BigRoy · October 8, 2015, 3:01pm

This speed is likely because of the ping between the host and the external Pyblish process.

It’s roughly the same speed here, maybe even a tiny tiny bit slower. (I’m running from a network server here, so that could also influence the speed.)

I tested this on a Machine that had a render process in the background on 75% CPU (dropped affinity).

tokejepsen · October 8, 2015, 3:11pm

Sorry don’t get what you are saying here. Did you try it again after the render process, and it was quicker?

marcus · October 8, 2015, 5:04pm

Yeah that is something that could be optimized further.

Does the same thing happen with as many plug-ins, but only one instance? It should go much faster.

tokejepsen · October 9, 2015, 8:05am

Have you got an idea of how to generate that many plugins, without a very long piece of code?

marcus · October 9, 2015, 2:37pm

Sure, try something like this.

import pyblish.api
import pyblish.util

class TemplatePlugin(pyblish.api.Validator):
  def process(self, instance):
    print("Doing %s" % type(self).__name__)

for i in range(100):
  plugin = type("MyPlugin%s" % i, (TemplatePlugin,), {})
  pyblish.api.register_plugin(plugin)

context = pyblish.api.Context()
context.create_instance("MyInstance")

pyblish.util.publish(context)

tokejepsen · October 9, 2015, 4:55pm

Seems like its similar speeds; https://youtu.be/eyYGP0XEpB0

import pymel
import pyblish.api
import pyblish.util
import pyblish_maya

# setup scene
pymel.core.spaceLocator()

# collecting locators
class CollectLocators(pyblish.api.Collector):
    
    def process(self, context):
        for node in pymel.core.ls(type='locator'):
            instance = context.create_instance(name=node.getParent().name())
            instance.set_data('family', value='locator')

# empty plugin
class EmptyPlugin(pyblish.api.Validator):
    
    families = ['locator']
    
    def process(self, instance):
        return

pyblish.api.register_plugin(CollectLocators)

for i in range(500):
  plugin = type("MyPlugin%s" % i, (EmptyPlugin,), {})
  pyblish.api.register_plugin(plugin)

context = pyblish.api.Context()
context.create_instance("MyInstance")

pyblish.util.publish(context)

pyblish_maya.show()

marcus · October 9, 2015, 4:59pm

Hm, that is odd.

It’s almost certainly related to TCP traffic, but I can’t think of why it would go this slow as the traffic is local only.

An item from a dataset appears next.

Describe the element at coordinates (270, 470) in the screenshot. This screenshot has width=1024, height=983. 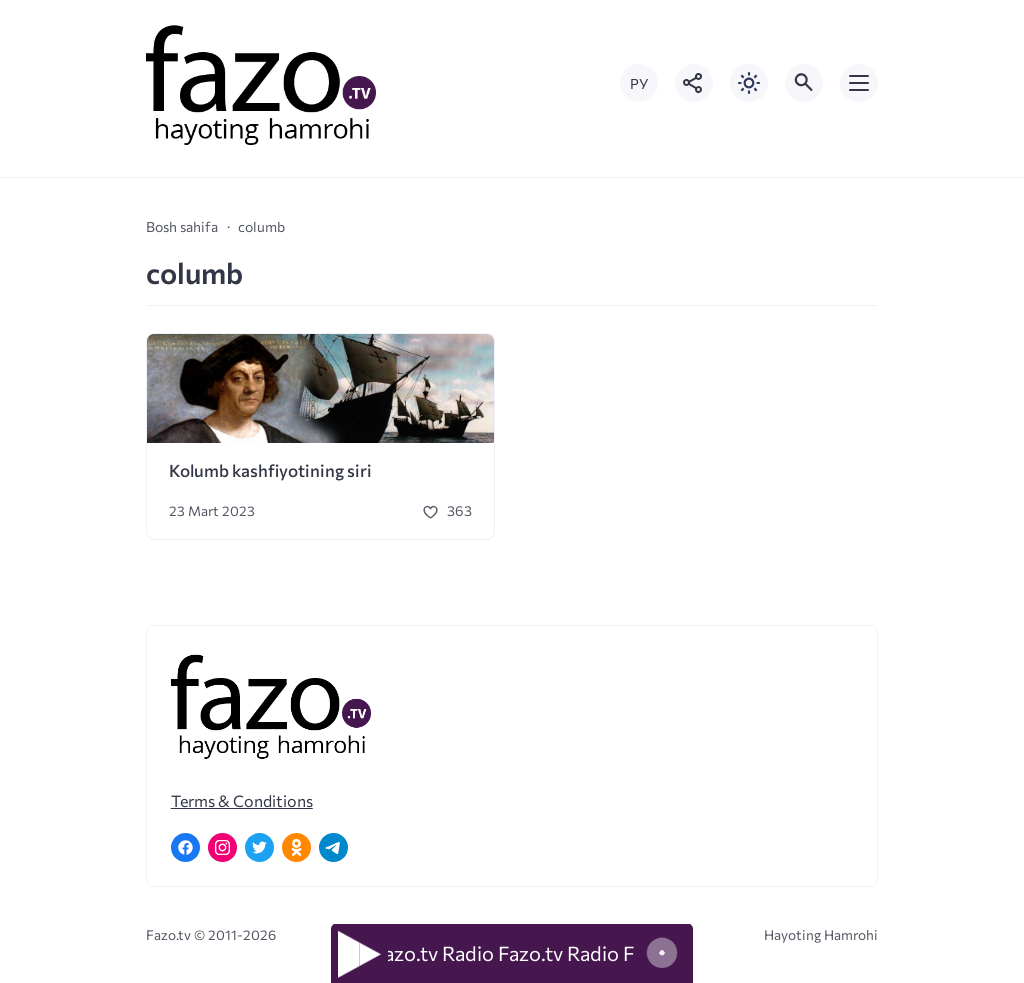 I see `Kolumb kashfiyotining siri` at that location.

It might be related to permission issues, like a firewall, that inspects the packets going in and out at each turn. I’m not sure how you could test that theory…

I’ll keep this in mind for a bit, see if anything pops out the other end. Thanks for running through these tests, very valuable and informative.

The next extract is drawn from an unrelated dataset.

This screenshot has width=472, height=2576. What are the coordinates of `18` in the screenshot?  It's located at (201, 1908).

tokejepsen · October 9, 2015, 5:01pm

@BigRoy did you have similar speeds?

BigRoy · October 12, 2015, 8:34am

Yup. Both seem to be similar speeds (slow). Also the UI feels really laggy with this number of instances and/or plug-ins.

marcus · October 12, 2015, 11:40am

Beyond testing with this many items, is this a problem?

tokejepsen · October 12, 2015, 11:41am

How do you mean?

marcus · October 12, 2015, 11:45am

I mean, is this a realistic scenario, or is it just for testing? Are you having thousands of instances or plug-ins?

tokejepsen · October 12, 2015, 11:49am

In the example I refer to at the start we have 359 meshes in the scene, that I make instances of.

Although a slightly extreme case, we certain have 100s of meshes in scenes very often.

marcus · October 12, 2015, 1:34pm

Ah, try making an instance out of a collection of meshes instead.

Think of instances as what will become the resulting file. Are you sure you are looking to have 359 unique files published from a single scene? Might be a workflow issue. The intent is to never really go beyond 10-15 instances in even the most complex of feature film scenes.